Department of Nuclear Medicine, King Hussein Cancer Center, Amman, Jordan.
Department of Pathology and Lab medicine, King Hussein Cancer Center, Amman, Jordan.
J Egypt Natl Canc Inst. 2021 Oct 18;33(1):30. doi: 10.1186/s43046-021-00089-x.
Brown tumors are benign osteoclastic bone lesions encountered in patients with hyperparathyroidism. These tumors may demonstrate aggressive, destructive features in the skeleton and imitate metastatic bone lesions, particularly in patients with known primary neoplasm. In this case report of recurrent papillary thyroid cancer and ectopic parathyroid adenoma, we shed light on the importance of combining different nuclear medicine imaging modalities to differentiate brown tumors from metastatic bone lesions.

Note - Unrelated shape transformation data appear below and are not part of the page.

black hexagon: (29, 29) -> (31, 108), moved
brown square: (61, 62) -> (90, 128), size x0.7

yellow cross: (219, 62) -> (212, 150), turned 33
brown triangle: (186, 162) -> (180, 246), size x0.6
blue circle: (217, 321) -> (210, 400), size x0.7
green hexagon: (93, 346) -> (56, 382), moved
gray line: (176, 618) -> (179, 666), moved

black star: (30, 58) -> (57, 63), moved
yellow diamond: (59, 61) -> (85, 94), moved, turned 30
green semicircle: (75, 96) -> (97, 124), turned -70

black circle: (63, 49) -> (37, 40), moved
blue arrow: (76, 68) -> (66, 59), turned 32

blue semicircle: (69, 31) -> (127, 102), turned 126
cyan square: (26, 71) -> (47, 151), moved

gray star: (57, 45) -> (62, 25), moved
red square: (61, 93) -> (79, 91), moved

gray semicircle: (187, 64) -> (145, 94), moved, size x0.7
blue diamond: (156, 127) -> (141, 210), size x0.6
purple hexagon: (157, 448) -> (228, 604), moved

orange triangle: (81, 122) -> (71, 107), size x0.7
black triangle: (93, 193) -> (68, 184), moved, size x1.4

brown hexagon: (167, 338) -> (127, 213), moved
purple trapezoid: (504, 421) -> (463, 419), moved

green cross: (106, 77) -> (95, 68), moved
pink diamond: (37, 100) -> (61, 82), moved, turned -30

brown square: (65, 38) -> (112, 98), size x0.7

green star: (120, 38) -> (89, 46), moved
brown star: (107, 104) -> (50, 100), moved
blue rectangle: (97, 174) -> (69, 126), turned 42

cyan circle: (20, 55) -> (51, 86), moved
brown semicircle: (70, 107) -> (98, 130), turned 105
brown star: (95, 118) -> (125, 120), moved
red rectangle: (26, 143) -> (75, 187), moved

We present a 39-year-old woman with a known history of papillary thyroid carcinoma classic type stage pT1N1b post-total thyroidectomy and radioactive iodine (I-131) therapy (RAI) presented with upper limb weakness and pain. An expansile lytic lesion involving the 6th cervical vertebra was seen in cervical spine MRI, which was suspicious for metastatic deposit. Therapeutic and diagnostic I-131 whole-body scans were negative for any I-13-avid lesions. Laboratory results revealed high calcium, parathyroid hormone, and alkaline phosphatase. A Technetium-99m-sestamibi (Tc-99m MIBI) scan was done with the standard protocol of spot views to the neck and upper chest area to localize any suspicious parathyroid adenoma. The scan demonstrated right supraclavicular and mediastinal Tc-99m MIBI-avid lesions suspicious for being ectopic parathyroid adenomas. Whole-body fluorine-18-2-fluoro-2-deoxy-D-glucose (F-FDG), positron emission tomography/computed tomography (PET/CT) (F-FDG PET/CT) was performed for further evaluation. It demonstrated multiple focal lytic skeletal lesions of abnormal increased FDG uptake as well as right supraclavicular FDG-avid lymph nodes. However, the superior mediastinal lesion was non-FDG-avid, suggesting the existence of two different entities: ectopic parathyroid adenoma with multiple brown tumors and metastatic right supraclavicular lymph nodes. The patient underwent right neck dissection and superior mediastinal mass excision. An intra-operative fresh serum parathyroid sample was sent, which dropped down to 100ng/ml from 863.7ng/ml. Later, histopathological results revealed that the right supraclavicular lymph nodes were metastatic papillary thyroid carcinoma. At the same time, the superior mediastinal mass proved to be parathyroid adenoma by histopathology, confirming the F-FDG PET/CT findings.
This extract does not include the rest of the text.